# Your goal
Determine how many lines in the records that follow hold the string "Sell". Only that number should be returned.

# Data for review
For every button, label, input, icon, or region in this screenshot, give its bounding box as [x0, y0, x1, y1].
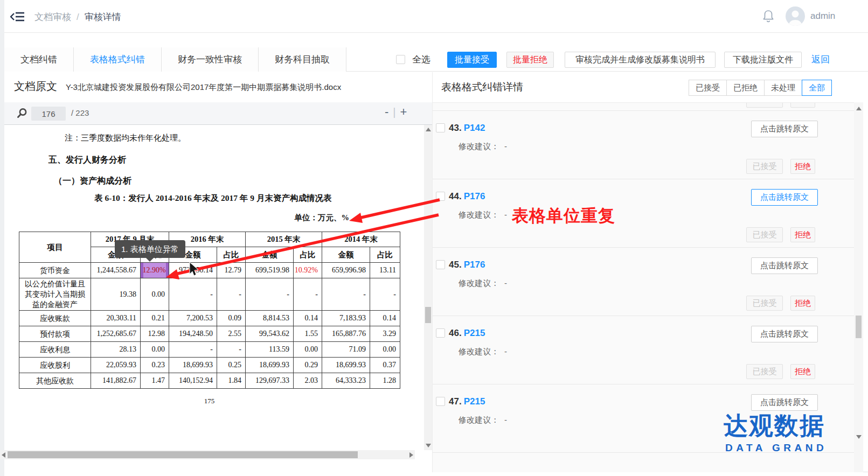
suggestion-line: 修改建议：-	[459, 278, 507, 289]
table-cell: 1,252,685.67	[91, 326, 141, 342]
table-cell: 3.29	[370, 326, 400, 342]
username[interactable]: admin	[810, 11, 835, 22]
issue-item: 43.P142 点击跳转原文 修改建议：- 已接受 拒绝	[433, 111, 854, 179]
table-cell: 其他应收款	[19, 373, 91, 389]
tab[interactable]: 表格格式纠错	[74, 47, 162, 72]
table-cell: 12.98	[141, 326, 169, 342]
tab[interactable]: 文档纠错	[4, 47, 74, 72]
clipped-reject-button[interactable]	[790, 103, 815, 108]
filter-button[interactable]: 未处理	[764, 80, 802, 96]
zoom-controls: - | +	[380, 105, 411, 119]
scroll-down-arrow[interactable]	[426, 444, 431, 447]
logo-english: DATA GRAND	[725, 442, 827, 454]
batch-accept-button[interactable]: 批量接受	[447, 52, 497, 68]
issue-index: 45.	[449, 260, 462, 270]
filter-button[interactable]: 全部	[802, 80, 832, 96]
app-header: 文档审核/审核详情 admin	[4, 0, 868, 33]
datagrand-logo: 达观数据 DATA GRAND	[724, 412, 827, 454]
accept-button[interactable]: 已接受	[746, 227, 783, 242]
table-cell: -	[370, 278, 400, 311]
error-tooltip: 1. 表格单位异常	[115, 240, 185, 258]
issue-index: 46.	[449, 328, 462, 338]
page-total: / 223	[71, 108, 89, 117]
table-cell: 129,697.33	[246, 373, 294, 389]
jump-to-source-button[interactable]: 点击跳转原文	[751, 326, 818, 342]
batch-reject-button[interactable]: 批量拒绝	[506, 52, 554, 68]
doc-horizontal-scrollbar[interactable]	[0, 450, 415, 459]
breadcrumb: 文档审核/审核详情	[34, 11, 121, 23]
issue-items: 43.P142 点击跳转原文 修改建议：- 已接受 拒绝 44.P176 点击跳…	[433, 111, 854, 453]
reject-button[interactable]: 拒绝	[790, 227, 815, 242]
tab[interactable]: 财务一致性审核	[162, 47, 259, 72]
clipped-accept-button[interactable]	[746, 103, 783, 108]
table-cell: 7,200.53	[169, 311, 217, 326]
scrollbar-thumb[interactable]	[856, 316, 862, 338]
doc-vertical-scrollbar[interactable]	[424, 125, 432, 450]
doc-page-number: 175	[19, 397, 400, 405]
tab[interactable]: 财务科目抽取	[259, 47, 346, 72]
avatar[interactable]	[786, 6, 805, 26]
issue-checkbox[interactable]	[436, 192, 445, 201]
issue-item: 46.P215 点击跳转原文 修改建议：- 已接受 拒绝	[433, 316, 854, 384]
issue-checkbox[interactable]	[436, 260, 445, 269]
issue-page: P215	[464, 396, 485, 407]
finish-review-button[interactable]: 审核完成并生成修改版募集说明书	[565, 52, 716, 68]
scrollbar-thumb[interactable]	[425, 307, 431, 323]
suggestion-value: -	[504, 142, 507, 151]
table-cell: -	[246, 278, 294, 311]
jump-to-source-button[interactable]: 点击跳转原文	[751, 189, 818, 206]
jump-to-source-button[interactable]: 点击跳转原文	[751, 121, 818, 137]
table-cell: 以公允价值计量且其变动计入当期损益的金融资产	[19, 278, 91, 311]
zoom-out-button[interactable]: -	[380, 105, 393, 119]
table-cell: 194,248.50	[169, 326, 217, 342]
doc-table-header-groups: 项目 2017 年 9 月末2016 年末2015 年末2014 年末	[19, 232, 400, 247]
issue-page: P176	[464, 260, 485, 270]
left-gutter	[0, 0, 4, 476]
breadcrumb-root[interactable]: 文档审核	[34, 12, 71, 22]
issue-item: 44.P176 点击跳转原文 修改建议：- 已接受 拒绝	[433, 179, 854, 248]
suggestion-label: 修改建议：	[459, 347, 499, 356]
menu-fold-icon[interactable]	[10, 10, 25, 23]
jump-to-source-button[interactable]: 点击跳转原文	[751, 394, 818, 411]
subheader-cell: 占比	[217, 247, 246, 263]
bell-icon[interactable]	[761, 9, 775, 24]
jump-to-source-button[interactable]: 点击跳转原文	[751, 257, 818, 274]
download-annotated-button[interactable]: 下载批注版文件	[724, 52, 802, 68]
doc-panel-title: 文档原文	[14, 79, 57, 94]
accept-button[interactable]: 已接受	[746, 296, 783, 311]
scroll-up-arrow[interactable]	[426, 128, 431, 131]
page-input[interactable]	[31, 107, 66, 121]
magnifier-icon[interactable]	[16, 107, 28, 119]
issue-checkbox[interactable]	[436, 397, 445, 406]
doc-heading-1: 五、发行人财务分析	[48, 155, 126, 166]
doc-table-row: 应收利息 28.13 0.00 - - 113.59 0.00 71.09 0.…	[19, 342, 400, 358]
filter-button[interactable]: 已接受	[689, 80, 727, 96]
detail-panel: 表格格式纠错详情 已接受 已拒绝 未处理 全部 43.P142 点击跳转原文 修…	[432, 72, 868, 472]
table-cell: 0.23	[141, 358, 169, 373]
scroll-up-arrow[interactable]	[856, 107, 862, 110]
table-cell: 应收股利	[19, 358, 91, 373]
scrollbar-thumb[interactable]	[8, 451, 358, 458]
suggestion-value: -	[504, 210, 507, 219]
issue-checkbox[interactable]	[436, 123, 445, 132]
zoom-in-button[interactable]: +	[396, 105, 412, 119]
reject-button[interactable]: 拒绝	[790, 296, 815, 311]
doc-table-item-header: 项目	[19, 232, 91, 263]
subheader-cell: 占比	[370, 247, 400, 263]
scroll-left-arrow[interactable]	[2, 452, 5, 458]
detail-vertical-scrollbar[interactable]	[854, 102, 863, 472]
table-cell: 20,303.11	[91, 311, 141, 326]
scroll-down-arrow[interactable]	[856, 435, 862, 439]
issue-index: 44.	[449, 191, 462, 201]
select-all-checkbox[interactable]	[396, 55, 405, 64]
filter-button[interactable]: 已拒绝	[726, 80, 765, 96]
issue-checkbox[interactable]	[436, 328, 445, 338]
reject-button[interactable]: 拒绝	[790, 364, 815, 379]
issue-index: 43.	[449, 123, 462, 133]
accept-button[interactable]: 已接受	[746, 159, 783, 174]
accept-button[interactable]: 已接受	[746, 364, 783, 379]
suggestion-value: -	[504, 415, 507, 424]
reject-button[interactable]: 拒绝	[790, 159, 815, 174]
scroll-right-arrow[interactable]	[409, 452, 413, 458]
back-link[interactable]: 返回	[811, 53, 830, 66]
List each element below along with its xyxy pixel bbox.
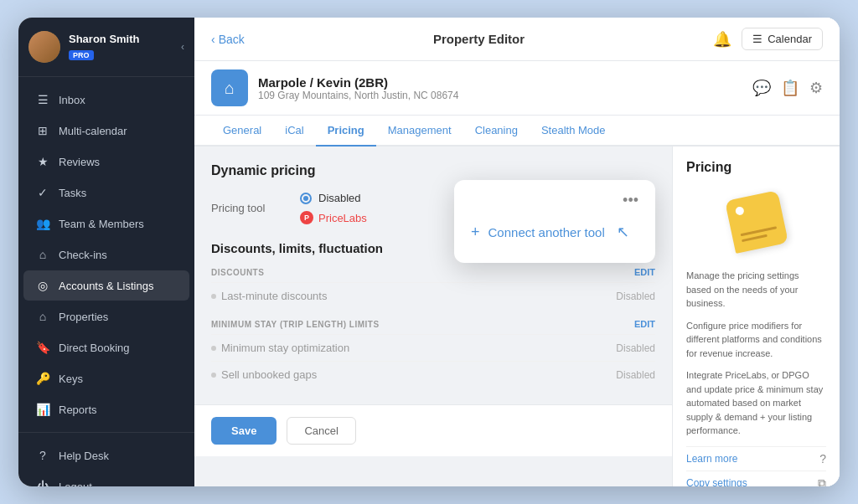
radio-pricelabs[interactable]: P PriceLabs bbox=[300, 211, 367, 224]
gaps-name: Sell unbooked gaps bbox=[211, 368, 317, 381]
gaps-status: Disabled bbox=[616, 369, 655, 381]
radio-group: Disabled P PriceLabs bbox=[300, 192, 367, 224]
sidebar-item-label: Direct Booking bbox=[59, 342, 130, 354]
action-bar: Save Cancel bbox=[194, 404, 672, 456]
sidebar-item-direct-booking[interactable]: 🔖 Direct Booking bbox=[23, 332, 189, 363]
min-stay-item-gaps: Sell unbooked gaps Disabled bbox=[211, 361, 655, 388]
sidebar-item-keys[interactable]: 🔑 Keys bbox=[23, 363, 189, 393]
sidebar-item-label: Check-ins bbox=[59, 249, 107, 261]
discounts-edit-button[interactable]: EDIT bbox=[634, 267, 655, 277]
tag-hole bbox=[734, 206, 744, 216]
inbox-icon: ☰ bbox=[35, 92, 50, 107]
sidebar-item-reports[interactable]: 📊 Reports bbox=[23, 394, 189, 424]
team-icon: 👥 bbox=[35, 216, 50, 231]
right-panel-desc-3: Integrate PriceLabs, or DPGO and update … bbox=[686, 368, 826, 438]
sidebar-item-label: Logout bbox=[59, 481, 92, 487]
topbar: ‹ Back Property Editor 🔔 ☰ Calendar bbox=[194, 18, 840, 61]
pricelabs-label: PriceLabs bbox=[318, 212, 367, 224]
sidebar-item-logout[interactable]: ⏻ Logout bbox=[23, 471, 189, 486]
sidebar-item-inbox[interactable]: ☰ Inbox bbox=[23, 85, 189, 115]
discounts-col-label: DISCOUNTS bbox=[211, 268, 264, 277]
plus-icon: + bbox=[471, 224, 480, 241]
pricelabs-logo: P PriceLabs bbox=[300, 211, 367, 224]
sidebar-item-label: Tasks bbox=[59, 187, 86, 199]
help-icon: ? bbox=[35, 448, 50, 463]
sidebar-item-label: Keys bbox=[59, 373, 83, 385]
page-title: Property Editor bbox=[245, 32, 713, 46]
radio-dot-disabled bbox=[300, 193, 312, 204]
tab-cleaning[interactable]: Cleaning bbox=[463, 116, 530, 147]
content-area: Dynamic pricing Pricing tool Disabled P … bbox=[194, 147, 840, 486]
sidebar-item-accounts-listings[interactable]: ◎ Accounts & Listings bbox=[23, 270, 189, 301]
cancel-button[interactable]: Cancel bbox=[287, 417, 355, 445]
min-stay-name: Minimum stay optimization bbox=[211, 342, 349, 354]
sidebar-item-multi-calendar[interactable]: ⊞ Multi-calendar bbox=[23, 116, 189, 146]
discount-status: Disabled bbox=[616, 291, 655, 302]
pro-badge: PRO bbox=[69, 50, 94, 60]
middle-panel: Dynamic pricing Pricing tool Disabled P … bbox=[194, 147, 672, 486]
sidebar-item-label: Multi-calendar bbox=[59, 125, 127, 137]
sidebar-item-properties[interactable]: ⌂ Properties bbox=[23, 301, 189, 332]
copy-settings-link[interactable]: Copy settings ⧉ bbox=[686, 471, 826, 487]
reports-icon: 📊 bbox=[35, 402, 50, 417]
pricelabs-icon: P bbox=[300, 211, 313, 224]
tag-icon-container bbox=[723, 188, 790, 255]
tab-management[interactable]: Management bbox=[376, 116, 463, 147]
property-actions: 💬 📋 ⚙ bbox=[752, 79, 823, 97]
save-button[interactable]: Save bbox=[211, 417, 277, 445]
pricing-illustration bbox=[686, 188, 826, 255]
property-icon: ⌂ bbox=[211, 69, 248, 106]
sidebar-item-reviews[interactable]: ★ Reviews bbox=[23, 147, 189, 177]
right-panel-desc-1: Manage the pricing settings based on the… bbox=[686, 269, 826, 311]
calendar-icon: ⊞ bbox=[35, 123, 50, 138]
sidebar-nav: ☰ Inbox ⊞ Multi-calendar ★ Reviews ✓ Tas… bbox=[18, 77, 194, 432]
property-address: 109 Gray Mountains, North Justin, NC 086… bbox=[258, 90, 752, 101]
discount-name: Last-minute discounts bbox=[211, 290, 327, 302]
connect-tool-popup: ••• + Connect another tool ↖ bbox=[454, 180, 655, 263]
sidebar-item-tasks[interactable]: ✓ Tasks bbox=[23, 177, 189, 208]
collapse-button[interactable]: ‹ bbox=[181, 41, 184, 53]
calendar-label: Calendar bbox=[768, 33, 812, 45]
discount-item-last-minute: Last-minute discounts Disabled bbox=[211, 282, 655, 309]
learn-more-link[interactable]: Learn more ? bbox=[686, 446, 826, 471]
discounts-header-row: DISCOUNTS EDIT bbox=[211, 267, 655, 277]
right-panel-desc-2: Configure price modifiers for different … bbox=[686, 319, 826, 361]
topbar-actions: 🔔 ☰ Calendar bbox=[713, 28, 823, 50]
back-button[interactable]: ‹ Back bbox=[211, 33, 245, 46]
radio-disabled[interactable]: Disabled bbox=[300, 192, 367, 204]
pricing-tool-label: Pricing tool bbox=[211, 202, 287, 214]
sidebar: Sharon Smith PRO ‹ ☰ Inbox ⊞ Multi-calen… bbox=[18, 18, 194, 486]
connect-another-tool-button[interactable]: + Connect another tool ↖ bbox=[471, 218, 638, 246]
back-label: Back bbox=[219, 33, 245, 46]
discount-dot-icon bbox=[211, 294, 216, 299]
tab-ical[interactable]: iCal bbox=[273, 116, 315, 147]
min-stay-dot-icon bbox=[211, 346, 216, 351]
popup-more-options[interactable]: ••• bbox=[471, 192, 638, 209]
message-icon[interactable]: 💬 bbox=[752, 79, 771, 97]
sidebar-item-help-desk[interactable]: ? Help Desk bbox=[23, 440, 189, 471]
back-chevron-icon: ‹ bbox=[211, 33, 215, 46]
sidebar-item-team-members[interactable]: 👥 Team & Members bbox=[23, 208, 189, 239]
min-stay-edit-button[interactable]: EDIT bbox=[634, 319, 655, 329]
tag-lines bbox=[740, 226, 778, 242]
avatar bbox=[28, 31, 60, 63]
edit-icon[interactable]: 📋 bbox=[781, 79, 799, 97]
accounts-icon: ◎ bbox=[35, 278, 50, 293]
dynamic-pricing-title: Dynamic pricing bbox=[211, 163, 655, 178]
calendar-icon: ☰ bbox=[752, 33, 762, 45]
tab-pricing[interactable]: Pricing bbox=[316, 116, 376, 147]
sidebar-item-check-ins[interactable]: ⌂ Check-ins bbox=[23, 239, 189, 270]
min-stay-header-row: MINIMUM STAY (TRIP LENGTH) LIMITS EDIT bbox=[211, 319, 655, 329]
user-info: Sharon Smith PRO bbox=[69, 33, 178, 61]
main-content: ‹ Back Property Editor 🔔 ☰ Calendar ⌂ Ma… bbox=[194, 18, 840, 486]
question-circle-icon: ? bbox=[819, 452, 826, 465]
settings-icon[interactable]: ⚙ bbox=[809, 79, 823, 97]
tab-general[interactable]: General bbox=[211, 116, 273, 147]
calendar-button[interactable]: ☰ Calendar bbox=[742, 28, 823, 50]
property-name: Marpole / Kevin (2BR) bbox=[258, 75, 752, 90]
tab-stealth-mode[interactable]: Stealth Mode bbox=[530, 116, 618, 147]
gaps-dot-icon bbox=[211, 373, 216, 378]
sidebar-item-label: Reports bbox=[59, 404, 97, 416]
notifications-bell-icon[interactable]: 🔔 bbox=[713, 30, 731, 49]
copy-settings-label: Copy settings bbox=[686, 477, 747, 486]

# Result
2